Cem Özdemir (born 21 December 1965) is a German politician. He is co-chairman of the German political party Alliance '90/The Greens, together with Simone Peter. He was a Member of Parliament of the German Bundestag between 1994 and 2002 and of the European Parliament between 2004 and 2009.

Life and work

Cem Özdemir is the son of a Turkish-Circassian gastarbeiter from Tokat, Turkey; in 1983 he acquired German citizenship. After graduating from a German Hauptschule and a Realschule Özdemir completed an apprenticeship, becoming an early childhood educator. After qualifying for advanced technical college entrance he studied social pedagogy at the Evangelical Technical College (Evangelische Fachhochschule für Sozialwesen) in Reutlingen, Germany. After completing his studies in 1987, Cem Özdemir worked as an educator and a freelance journalist.

Özdemir is a secular Muslim and is married to the Argentine journalist Pía María Castro.

In 2003 Cem Özdemir joined the German Marshall Fund of the United States in Washington, D.C. and Brussels as a Transatlantic Fellow. During his fellowship he gave various speeches and brown bag lectures at the University of Wisconsin-Madison, on the issue of Turkey and Europe.

He was named on Foreign Policy magazine's 2011 list of top global thinkers.

Political career

Party

Özdemir has been a member of the Green Party since 1981, originally in the district chapter of Luwdigsburg.
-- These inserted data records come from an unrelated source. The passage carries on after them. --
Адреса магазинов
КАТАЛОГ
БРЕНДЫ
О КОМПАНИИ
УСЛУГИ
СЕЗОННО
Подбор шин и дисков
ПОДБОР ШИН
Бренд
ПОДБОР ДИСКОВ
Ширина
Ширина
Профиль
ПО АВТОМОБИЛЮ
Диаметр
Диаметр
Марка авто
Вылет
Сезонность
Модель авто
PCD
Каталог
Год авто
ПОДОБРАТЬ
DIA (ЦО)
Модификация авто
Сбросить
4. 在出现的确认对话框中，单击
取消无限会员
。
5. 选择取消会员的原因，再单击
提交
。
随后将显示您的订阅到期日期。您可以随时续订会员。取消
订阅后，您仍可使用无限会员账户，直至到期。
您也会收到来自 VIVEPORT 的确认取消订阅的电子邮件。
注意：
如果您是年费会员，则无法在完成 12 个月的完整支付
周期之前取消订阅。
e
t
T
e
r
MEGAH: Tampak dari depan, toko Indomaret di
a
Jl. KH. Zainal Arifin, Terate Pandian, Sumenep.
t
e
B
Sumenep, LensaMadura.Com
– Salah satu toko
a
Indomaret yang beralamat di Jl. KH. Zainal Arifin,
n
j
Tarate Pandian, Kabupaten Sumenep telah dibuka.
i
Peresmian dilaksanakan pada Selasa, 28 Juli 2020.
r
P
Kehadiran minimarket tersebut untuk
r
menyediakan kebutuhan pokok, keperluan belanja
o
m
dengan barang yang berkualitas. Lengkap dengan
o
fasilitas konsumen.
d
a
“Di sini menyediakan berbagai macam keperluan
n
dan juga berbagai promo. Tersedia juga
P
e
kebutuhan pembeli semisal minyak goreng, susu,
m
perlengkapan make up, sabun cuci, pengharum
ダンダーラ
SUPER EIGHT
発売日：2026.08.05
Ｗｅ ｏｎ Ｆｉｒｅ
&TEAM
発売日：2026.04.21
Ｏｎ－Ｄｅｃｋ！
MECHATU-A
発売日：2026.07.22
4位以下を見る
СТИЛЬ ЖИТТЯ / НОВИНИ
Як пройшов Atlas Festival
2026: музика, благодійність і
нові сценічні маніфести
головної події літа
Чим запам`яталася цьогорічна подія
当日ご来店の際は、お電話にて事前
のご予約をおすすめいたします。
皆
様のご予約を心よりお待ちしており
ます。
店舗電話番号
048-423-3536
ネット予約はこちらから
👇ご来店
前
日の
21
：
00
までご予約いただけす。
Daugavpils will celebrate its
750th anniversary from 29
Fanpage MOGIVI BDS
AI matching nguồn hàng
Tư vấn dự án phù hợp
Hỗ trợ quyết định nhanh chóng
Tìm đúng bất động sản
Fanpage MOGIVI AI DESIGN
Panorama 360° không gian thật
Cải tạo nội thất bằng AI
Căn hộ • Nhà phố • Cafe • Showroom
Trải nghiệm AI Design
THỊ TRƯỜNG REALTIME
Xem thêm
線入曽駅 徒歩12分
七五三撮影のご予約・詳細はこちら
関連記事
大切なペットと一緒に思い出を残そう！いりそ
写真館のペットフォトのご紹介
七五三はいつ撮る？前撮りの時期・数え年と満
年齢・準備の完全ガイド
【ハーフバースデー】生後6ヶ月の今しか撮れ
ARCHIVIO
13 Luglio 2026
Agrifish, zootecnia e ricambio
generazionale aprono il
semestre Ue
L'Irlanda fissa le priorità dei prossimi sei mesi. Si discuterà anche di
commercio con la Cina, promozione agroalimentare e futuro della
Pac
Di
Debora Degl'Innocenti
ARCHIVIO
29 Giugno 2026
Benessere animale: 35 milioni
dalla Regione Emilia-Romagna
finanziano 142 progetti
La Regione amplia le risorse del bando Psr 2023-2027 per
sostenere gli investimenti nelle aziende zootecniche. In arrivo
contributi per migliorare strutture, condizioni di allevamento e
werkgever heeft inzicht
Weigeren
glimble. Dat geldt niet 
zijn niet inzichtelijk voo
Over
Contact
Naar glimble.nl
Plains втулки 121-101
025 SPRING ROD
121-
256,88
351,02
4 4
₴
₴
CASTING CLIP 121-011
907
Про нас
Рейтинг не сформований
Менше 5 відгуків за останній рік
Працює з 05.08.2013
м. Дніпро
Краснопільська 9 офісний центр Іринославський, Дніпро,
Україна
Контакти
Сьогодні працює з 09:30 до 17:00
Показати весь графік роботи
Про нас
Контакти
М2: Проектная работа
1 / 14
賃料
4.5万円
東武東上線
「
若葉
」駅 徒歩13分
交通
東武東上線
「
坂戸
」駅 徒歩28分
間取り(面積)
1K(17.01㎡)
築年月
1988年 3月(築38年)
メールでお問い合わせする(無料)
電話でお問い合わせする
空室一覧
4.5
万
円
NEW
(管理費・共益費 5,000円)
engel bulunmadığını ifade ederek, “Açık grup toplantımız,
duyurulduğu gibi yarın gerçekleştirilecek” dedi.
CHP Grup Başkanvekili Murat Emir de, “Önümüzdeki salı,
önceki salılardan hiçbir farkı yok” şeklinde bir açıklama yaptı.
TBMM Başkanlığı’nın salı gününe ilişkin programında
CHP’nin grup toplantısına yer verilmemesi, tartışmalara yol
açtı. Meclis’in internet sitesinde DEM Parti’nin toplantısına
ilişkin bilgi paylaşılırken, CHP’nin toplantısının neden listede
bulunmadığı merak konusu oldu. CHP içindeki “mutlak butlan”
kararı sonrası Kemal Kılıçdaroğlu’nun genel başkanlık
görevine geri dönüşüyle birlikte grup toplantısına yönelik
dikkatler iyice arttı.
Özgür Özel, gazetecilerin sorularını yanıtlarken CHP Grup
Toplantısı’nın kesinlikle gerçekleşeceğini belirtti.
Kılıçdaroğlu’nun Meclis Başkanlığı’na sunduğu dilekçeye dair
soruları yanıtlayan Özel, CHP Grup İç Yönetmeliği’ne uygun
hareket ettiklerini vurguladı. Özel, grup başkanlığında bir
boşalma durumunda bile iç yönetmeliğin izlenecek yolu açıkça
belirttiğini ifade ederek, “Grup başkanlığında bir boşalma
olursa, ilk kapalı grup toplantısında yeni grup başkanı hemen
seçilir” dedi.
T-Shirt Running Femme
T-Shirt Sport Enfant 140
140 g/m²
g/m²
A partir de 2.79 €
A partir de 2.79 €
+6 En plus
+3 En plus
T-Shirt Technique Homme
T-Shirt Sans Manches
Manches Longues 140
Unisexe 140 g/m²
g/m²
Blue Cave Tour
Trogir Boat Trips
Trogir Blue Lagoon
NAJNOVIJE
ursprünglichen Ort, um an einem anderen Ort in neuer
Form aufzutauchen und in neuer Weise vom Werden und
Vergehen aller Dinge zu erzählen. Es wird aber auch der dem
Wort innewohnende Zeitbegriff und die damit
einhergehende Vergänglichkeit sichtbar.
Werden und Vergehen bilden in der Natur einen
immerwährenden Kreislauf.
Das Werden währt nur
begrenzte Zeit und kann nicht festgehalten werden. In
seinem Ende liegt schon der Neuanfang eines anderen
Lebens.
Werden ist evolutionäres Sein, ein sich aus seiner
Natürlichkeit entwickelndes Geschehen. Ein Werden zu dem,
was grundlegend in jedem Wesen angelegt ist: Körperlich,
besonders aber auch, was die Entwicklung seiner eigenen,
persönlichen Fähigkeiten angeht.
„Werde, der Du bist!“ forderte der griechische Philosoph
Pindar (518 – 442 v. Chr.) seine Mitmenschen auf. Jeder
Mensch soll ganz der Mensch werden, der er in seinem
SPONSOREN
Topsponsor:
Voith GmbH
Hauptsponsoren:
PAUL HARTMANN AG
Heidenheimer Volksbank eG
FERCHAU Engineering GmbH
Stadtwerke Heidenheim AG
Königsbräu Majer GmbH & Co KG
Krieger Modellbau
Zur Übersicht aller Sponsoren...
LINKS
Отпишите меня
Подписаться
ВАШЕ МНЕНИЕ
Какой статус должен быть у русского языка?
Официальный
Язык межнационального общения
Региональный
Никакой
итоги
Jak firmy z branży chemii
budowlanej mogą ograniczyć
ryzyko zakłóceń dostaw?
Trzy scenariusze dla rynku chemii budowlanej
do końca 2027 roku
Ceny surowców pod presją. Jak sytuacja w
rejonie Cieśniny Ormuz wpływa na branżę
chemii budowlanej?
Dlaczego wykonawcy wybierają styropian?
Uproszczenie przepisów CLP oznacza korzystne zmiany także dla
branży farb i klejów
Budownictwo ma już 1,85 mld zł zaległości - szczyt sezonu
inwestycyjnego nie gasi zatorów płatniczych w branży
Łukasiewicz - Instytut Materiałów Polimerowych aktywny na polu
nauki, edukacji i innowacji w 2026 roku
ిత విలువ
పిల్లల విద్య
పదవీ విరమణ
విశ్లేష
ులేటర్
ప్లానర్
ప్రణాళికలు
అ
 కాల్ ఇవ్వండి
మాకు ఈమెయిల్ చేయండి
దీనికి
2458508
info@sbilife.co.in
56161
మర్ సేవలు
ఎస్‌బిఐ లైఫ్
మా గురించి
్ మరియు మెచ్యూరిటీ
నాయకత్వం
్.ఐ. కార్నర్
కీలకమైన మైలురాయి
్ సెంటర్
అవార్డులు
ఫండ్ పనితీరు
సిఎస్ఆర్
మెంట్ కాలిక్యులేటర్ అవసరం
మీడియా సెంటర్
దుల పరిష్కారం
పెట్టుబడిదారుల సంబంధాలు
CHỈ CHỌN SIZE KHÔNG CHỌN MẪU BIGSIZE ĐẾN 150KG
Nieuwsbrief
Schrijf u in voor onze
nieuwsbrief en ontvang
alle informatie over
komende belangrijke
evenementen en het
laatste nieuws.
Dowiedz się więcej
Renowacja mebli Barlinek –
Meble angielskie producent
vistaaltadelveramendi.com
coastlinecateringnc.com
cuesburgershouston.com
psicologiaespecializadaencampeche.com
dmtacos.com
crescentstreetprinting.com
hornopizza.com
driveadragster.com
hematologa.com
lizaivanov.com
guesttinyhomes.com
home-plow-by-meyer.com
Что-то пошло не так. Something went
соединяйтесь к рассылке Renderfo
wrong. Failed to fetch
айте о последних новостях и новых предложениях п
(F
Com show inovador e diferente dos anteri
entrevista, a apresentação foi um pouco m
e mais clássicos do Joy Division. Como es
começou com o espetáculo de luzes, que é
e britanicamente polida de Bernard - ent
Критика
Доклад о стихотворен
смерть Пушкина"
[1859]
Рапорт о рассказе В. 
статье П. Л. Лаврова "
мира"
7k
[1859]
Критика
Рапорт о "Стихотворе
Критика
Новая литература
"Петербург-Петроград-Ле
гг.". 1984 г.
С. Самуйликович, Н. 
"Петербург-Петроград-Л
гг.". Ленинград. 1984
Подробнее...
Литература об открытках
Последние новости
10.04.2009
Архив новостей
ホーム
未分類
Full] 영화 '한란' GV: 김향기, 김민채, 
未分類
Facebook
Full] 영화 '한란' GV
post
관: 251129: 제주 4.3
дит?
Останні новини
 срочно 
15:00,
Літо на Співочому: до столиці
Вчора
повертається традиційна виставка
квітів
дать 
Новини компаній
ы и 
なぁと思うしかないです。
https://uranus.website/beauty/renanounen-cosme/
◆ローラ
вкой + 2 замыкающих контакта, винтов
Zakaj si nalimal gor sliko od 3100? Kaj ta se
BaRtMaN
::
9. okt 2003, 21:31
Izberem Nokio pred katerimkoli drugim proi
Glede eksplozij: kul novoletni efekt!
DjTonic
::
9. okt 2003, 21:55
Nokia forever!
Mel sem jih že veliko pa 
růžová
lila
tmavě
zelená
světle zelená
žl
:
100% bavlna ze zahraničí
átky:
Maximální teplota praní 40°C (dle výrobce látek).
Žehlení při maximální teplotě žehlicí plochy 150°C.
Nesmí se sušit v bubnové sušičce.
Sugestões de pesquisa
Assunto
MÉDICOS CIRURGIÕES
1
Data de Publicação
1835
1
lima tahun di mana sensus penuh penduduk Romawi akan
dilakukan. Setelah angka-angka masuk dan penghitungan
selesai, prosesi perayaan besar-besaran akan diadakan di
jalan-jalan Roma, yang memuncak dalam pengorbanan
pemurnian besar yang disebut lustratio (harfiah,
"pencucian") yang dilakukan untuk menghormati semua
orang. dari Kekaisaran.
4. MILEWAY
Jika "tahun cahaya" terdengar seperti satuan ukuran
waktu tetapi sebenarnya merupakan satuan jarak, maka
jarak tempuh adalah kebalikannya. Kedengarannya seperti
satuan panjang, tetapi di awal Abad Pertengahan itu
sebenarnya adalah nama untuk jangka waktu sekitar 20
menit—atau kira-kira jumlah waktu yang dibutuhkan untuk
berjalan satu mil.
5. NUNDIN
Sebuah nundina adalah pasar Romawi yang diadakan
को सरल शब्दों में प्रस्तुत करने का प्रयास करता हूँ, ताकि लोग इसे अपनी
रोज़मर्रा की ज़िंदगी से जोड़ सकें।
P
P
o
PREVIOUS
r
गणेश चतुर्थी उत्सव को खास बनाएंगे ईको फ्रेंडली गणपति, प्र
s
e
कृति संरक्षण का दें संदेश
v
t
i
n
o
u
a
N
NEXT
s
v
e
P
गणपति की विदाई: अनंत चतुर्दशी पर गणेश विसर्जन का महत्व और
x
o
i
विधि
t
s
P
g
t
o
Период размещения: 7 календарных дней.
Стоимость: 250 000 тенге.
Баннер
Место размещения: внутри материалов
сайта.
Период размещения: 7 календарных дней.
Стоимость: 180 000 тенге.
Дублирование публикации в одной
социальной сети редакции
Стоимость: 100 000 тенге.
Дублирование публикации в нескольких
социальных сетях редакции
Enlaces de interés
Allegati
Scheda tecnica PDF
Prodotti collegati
Between 1989 and 1994 he was a member in the State Executive (Landesvorstand) of the Green Party in Baden-Württemberg. During that time he was one of the founding members of „Immi-Grün – Bündnis der neuen InländerInnen“, an alliance of "InländerInnen", as opposed to the German word "Ausländer".

On June 2, 2008, Özdemir announced his candidacy for the chairmanship of his party. Özdemir's rival candidate was Volker Ratzman, leader of the Green parliamentary group in the Berlin House of Representatives, who eventually withdrew his candidacy on 4 September 2008 for personal reasons.

In the run-up to the party chairmanship elections, Özdemir also ran for a promising party list position for the Bundestag elections 2009 at the federal state party conference of Baden-Württemberg. In two separate runs he lost to his respective direct opponents. Nevertheless, Özdemir adhered to his candidacy for the party chairmanship.

Since 15 November 2008, Cem Özdemir has been one of two chairmen of Alliance '90/The Greens. He received 79.2 percent of the delegate votes.

Bundestag

From 1994 until 2002, Özdemir was a member of the German Bundestag. From 1998 until 2002, he was the Green Party's Parliamentary Spokesman on Domestic Affairs.

In 2002, he was accused of violation of parliamentary regulations for retaining "Miles-and-More" airline miles accrued during official travel as a member of the Bundestag for personal use. He subsequently resigned as spokesman for domestic affairs and as a member of the Bundestag.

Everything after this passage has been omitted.